Over 13,000 passengers and 600 vehicles were carried by the Gozo ferries last year but were not recorded in the electronic ticketing system, giving rise to strong suspicions of “tampering”.
It was also noted that though 39,000 passengers and 16,500 vehicles were recorded as having crossed the channel, they never made the trip back to Malta.
This could have financial repercussions because the two-way fare is only paid at the Mġarr terminal ticketing booth.
These shortcomings were flagged by the National Audit Office in a follow-up report meant to evaluate the progress in the implementation of recommendations it had made to Gozo Channel Co. Ltd a few years back.
The recommendations had been made on the strength of an audit for 2013, which had revealed significant internal control weaknesses. These varied from lack of control on overtime, inefficient use of human resources, weak budgetary control as well as unreliable and untraced documents.
In its follow-up analysis, done over the past few months, the Auditor General noted that the company had managed a financial turnaround since 2013 when it lost over €1 million. In comparison, last year, it made a profit of €1.8 million. A 22 per cent increase in revenue and a 35 per cent drop in fuel costs, mainly due to cheaper oil, contributed to the turnaround.
However, the report, tabled earlier this week, pointed out that last year’s merger between Gozo Channel and Gozo Ferries res-ulted in the setting off of an outstanding balance of €8 million as an intercompany transaction.

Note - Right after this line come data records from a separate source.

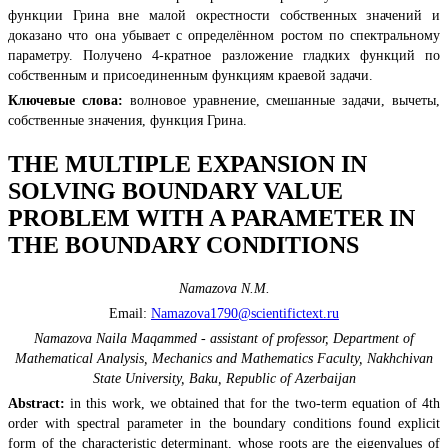
функции Грина вне малой окрестности собственных значений и
доказано что она убывает с определённом ростом по спектральному
параметру. Получено 4-кратное разложение гладких функций по
собственным и присоединенным функциям краевой задачи.
Ключевые слова:
волновое уравнение, смешанные задачи, вычеты,
собственные значения, функция Грина.
THE MULTIPLE EXPANSION IN
SOLVING BOUNDARY VALUE
PROBLEM WITH A PARAMETER IN
THE BOUNDARY CONDITIONS
Namazova N.M.
Email:
Namazova1790@scientifictext.ru
Namazova Naila Maqammed - assistant of professor, Department of
Mathematical Analysis, Mechanics and Mathematics Faculty, Nakhchivan
State University, Baku, Republic of Azerbaijan
Abstract:
in this work, we obtained that for the two-term equation of 4th
order with spectral parameter in the boundary conditions found explicit
form of the characteristic determinant, whose roots are the eigenvalues of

The Audit Office pointed out that, despite a raft of measures taken by Gozo Channel management to address the issues flagged in the previous report, certain concerns persisted.

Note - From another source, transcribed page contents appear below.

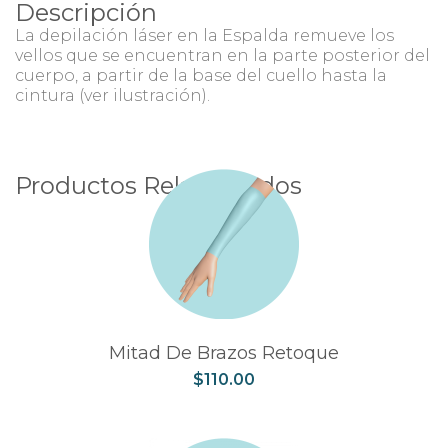
Descripción
La depilación láser en la Espalda remueve los
vellos que se encuentran en la parte posterior del
cuerpo, a partir de la base del cuello hasta la
cintura (ver ilustración).
Productos Relacionados
Mitad De Brazos Retoque
$
110.00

It noted that misleading and unreliable records, ticketing discrepancies, non-observances of set procedures, inadequate documentation related to overtime ap-provals and payments as well as inefficient deployment of human resources were still present.
It mentioned discrepancies bet-ween the number of passengers and vehicles recorded on the electronic ticketing system and those actually boarding the vessels.
In its original report, the NAO raised concern that the possibility of “scanner resetting issues” – the device used to verify tickets – could lead to “serious abuses”.
It therefore urged the company to investigate further and take remedial action. Three years down the line, the Auditor General pointed out that, despite the company’s pledge to work hard on these issues, discrepancies were still evident and, in some cases, had become worse.
It transpired that, last year, 13,353 passengers and 648 vehicles were not recorded in the ticketing system. Furthermore, departures from Ċirkewwa exceeded those from Mġarr by 39,184 passengers and 16,566 vehicles. In the latter case, the variance increased by seven per cent over 2013.
The report also refers to a physical count carried out by NAO staff last May 15, which indicated that vehicles on board the ferry amounted to 93 whereas those recorded on the deck logbooks by the captain/chief officer, provided by the terminal staff, stood at 62.
A figure written by hand in a company report, showed that, between January and December 2016, over 2,000 vehicles were not mapped to any ferry. That meant tickets were purchased and cars going to the marshalling area but never getting on the ferry.
“It is pretty obvious that terminal duty officers are tampering with the scanners and this does not involve only headcounts but ticket sales, i.e. revenue,” the Auditor General said, referring to internal correspondence.